> [Required work] Print every entry exactly as it appears, but skip the pictures.

————

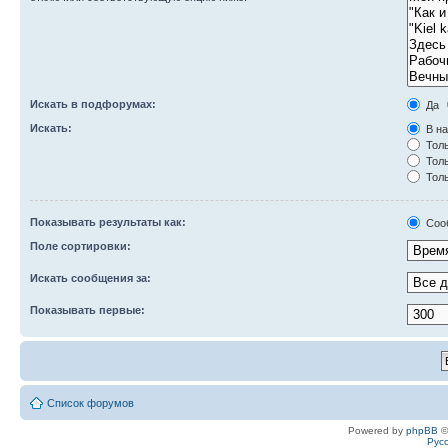
Искать в подфорумах:
Да
Искать:
В на
Толь
Толь
Толь
Показывать результаты как:
Соо
Поле сортировки:
Искать сообщения за:
Показывать первые:
Список форумов
Powered by
phpBB
©
Рус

————

> [Solution]
Искать в подфорумах:
Да
Искать:
В на
Толь
Толь
Толь
Показывать результаты как:
Соо
Поле сортировки:
Искать сообщения за:
Показывать первые:
Список форумов
Powered by
phpBB
©
Рус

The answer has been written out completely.